Cost-constrained Data Acquisition for Data Quality Enhancement

 

Cost-Constrained Data Acquisition for Intelligent Data Preparation

Data mining techniques have been widely employed in various applications. A general mining procedure usually involves the following four steps: (1) collecting data, (2) transforming/cleansing the data, (3) model building, and (4) model deployment/monitoring. Most practitioners have agreed that data preparation, in steps (1) and (2), consumes the majority of the data mining cycle time and budget. As a result, intelligent data preparation has attracted a significant attention, in which data integrity and quality control issues play more and more important roles for effective mining. A common real-world problem is that many data mining applications are characterized by the collection of incomplete data in which some of the attribute values are missing (due to reasons such as privacy, data ownership or unavailability) but can be acquired at a cost. For example, a patient's record in hospital A may have the diagnoses of one particular disease missing, but this information is likely available in the patient's record in hospital B, and therefore can be acquired at a cost. Similarly, the credit card companies have data on customer transactions with their cards, but usually do not have data on the same customer's transactions with other cards. An important issue here for intelligent data preparation is how to acquire incomplete data items for better data quality, integrity, and consequently better results.

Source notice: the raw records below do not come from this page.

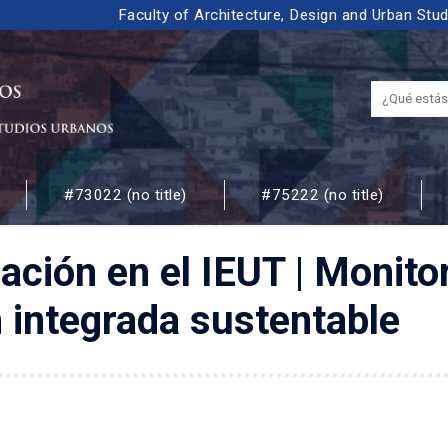
Faculty of Architecture, Design and Urban Stu
#73022 (no title)
#75222 (no title)
 URBANOS
ación en el IEUT | Monit
n integrada sustentable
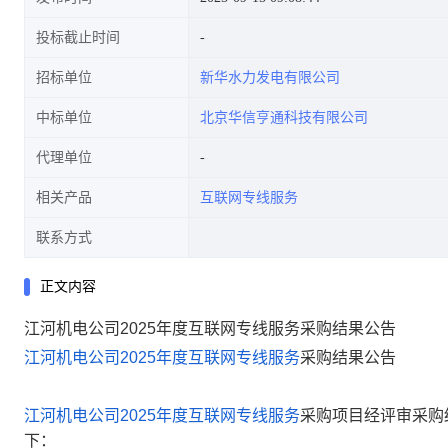
投标截止时间
招标单位
新华水力发电有限公司
中标单位
北京华信亨通科技有限公司
代理单位
相关产品
互联网专线服务
联系方式
正文内容
江河机电公司2025年度互联网专线服务采购结果公告
江河机电公司
2025
年度互联网专线服务
采购结果公告
江河机电公司
2025
年度互联网专线服务
采购项目经评审采购
下：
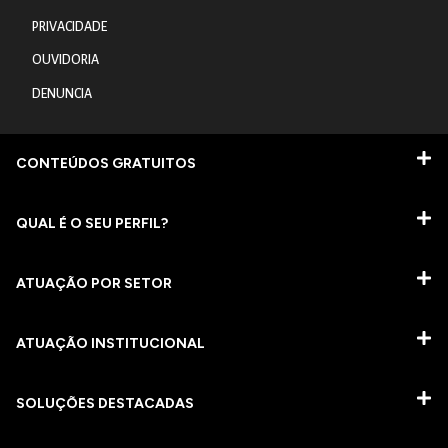
PRIVACIDADE
OUVIDORIA
DENUNCIA
CONTEÚDOS GRATUITOS
QUAL É O SEU PERFIL?
ATUAÇÃO POR SETOR
ATUAÇÃO INSTITUCIONAL
SOLUÇÕES DESTACADAS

To build accurate predictive models, data acquisition is usually adopted to prepare the data and complete missing values in a dataset. However, due to the significant cost of doing so and the inherent correlations in the dataset, acquiring correct information for all instances is prohibitive and unnecessary. An interesting and important problem that arises here is to select what kinds of instances to complete so the model built from the processed data can receive the "maximum" performance improvement. This problem is complicated by the reality that the costs associated with the attributes are different, and fixing the missing values of some attributes is inherently more expensive than others. Therefore, the problem becomes that given a fixed budget, what kinds of instances should be selected for preparation, so that the learner built from the processed dataset can maximize its performance.

Intuitively, we believe that three important issues should be taken into consideration when designing cost-constrained data acquisition algorithms:
(1) Missing values with different attributes are inherently different, in terms of costs and their relevance to the target concept. We should pay more attention to the economical attributes, which are important for classification but cost relatively less.
(2) Some incomplete instances may already contain enough information for model construction, and putting efforts to them is unlikely to receive much improvement.
(3) Some missing values in an instance might be predictable by other instances, so we may put less effort to them when acquiring data for completion.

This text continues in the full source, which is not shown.